I would now like to turn the call over to Nick Kormeluk. You may begin.
Nick Kormeluk - IR
Thank you, Michelle, and good afternoon. I'm Nick Kormeluk and leading the Investor Relations efforts here at Atomera. Joining me on today's call are Scott Bibaud, our President and CEO; and Frank Laurencio, our CFO.
In addition to today's prepared comments, we have posted a slide deck to accompany our remarks on the Investor Relations portion of our website at atomera.com. After prepared comments by Scott and Frank, we will open up the call for your questions.
Before we begin, I would like to remind everyone that during today's call, the company will make forward-looking statements. These forward-looking statements whether in prepared remarks or during the Q&A session are subject to inherent risks and uncertainties. These risks and uncertainties are detailed in the risk factor section of the company's filings with the Securities and Exchange Commission specifically in our annual report on Form 10-K for the year ended December 31, 2016, filed with the SEC on March 31, 2017.
Except as otherwise required by Federal Securities Laws, Atomera disclaims any obligation to update or make revisions to such forward-looking statements contained herein or elsewhere to reflect changes and expectations with regard to those events, conditions and circumstances.
Also please note that during this call, the company will be discussing non-GAAP financial measures as defined by the SEC Regulation G. Reconciliations of these non-GAAP financial measures to the most directly comparable GAAP measures are included in today's press release, which is posted on the company's website, as well.
Now, I would like to turn the call over to Atomera's President and CEO, Scott Bibaud. Scott?
Scott Bibaud - President and CEO
Thanks, Nick. Welcome to Atomera's First Quarter 2017 Business Update Call. I will begin with the progress report highlighting major accomplishments, since our last update call on March 7. And then turn the call over to Frank, to review our Q1 financial results. At that time, then open up the call for questions.
As a brief company overview, Atomera is a pre-revenue, materials and intellectual property licensing company focused on deploying our proprietary Mears Silicon Technology or MST into the semiconductor industry. Atomera's MST is a transistor enhancement technology, focused on solving one of the biggest problems facing the industry today. The slowdown in Moore's Law.
Using Atomera's technology, a semiconductor manufacturer can make power, performance and cost improvements to their chips without requiring the capital investments necessary to support a move to the next process node, which can range from completely retooling an existing fab to spending several billion dollars to build a new one from the ground up. If a customer elects to work with Atomera, we will execute a license agreement, which grants them the right to manufacture using our technology in exchange for an upfront license fee and royalty payments on shipments of their products.
As shown on Slide 4, starting in the third quarter of 2016, the semiconductor industry entered into a period of strong growth.
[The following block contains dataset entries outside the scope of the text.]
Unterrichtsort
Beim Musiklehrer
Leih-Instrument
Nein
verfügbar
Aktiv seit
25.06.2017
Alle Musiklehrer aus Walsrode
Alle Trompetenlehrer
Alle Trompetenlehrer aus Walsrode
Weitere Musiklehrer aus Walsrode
Industry analysts are now predicting that chip sales will grow more than 10% in 2017. This is great news for Atomera since when times are good, industry companies tend to increase their R&D budgets to improve future chip performance.
Coincident with the growth in industry earnings, Atomera has seen a commensurate uptick in new potential customers interested in our technology and in using MST in a broader set of applications.
Slide 5. As detailed in previous calls, Atomera's customer engagement process goes through six phases from Phase 1 Planning to Phase 6 Production.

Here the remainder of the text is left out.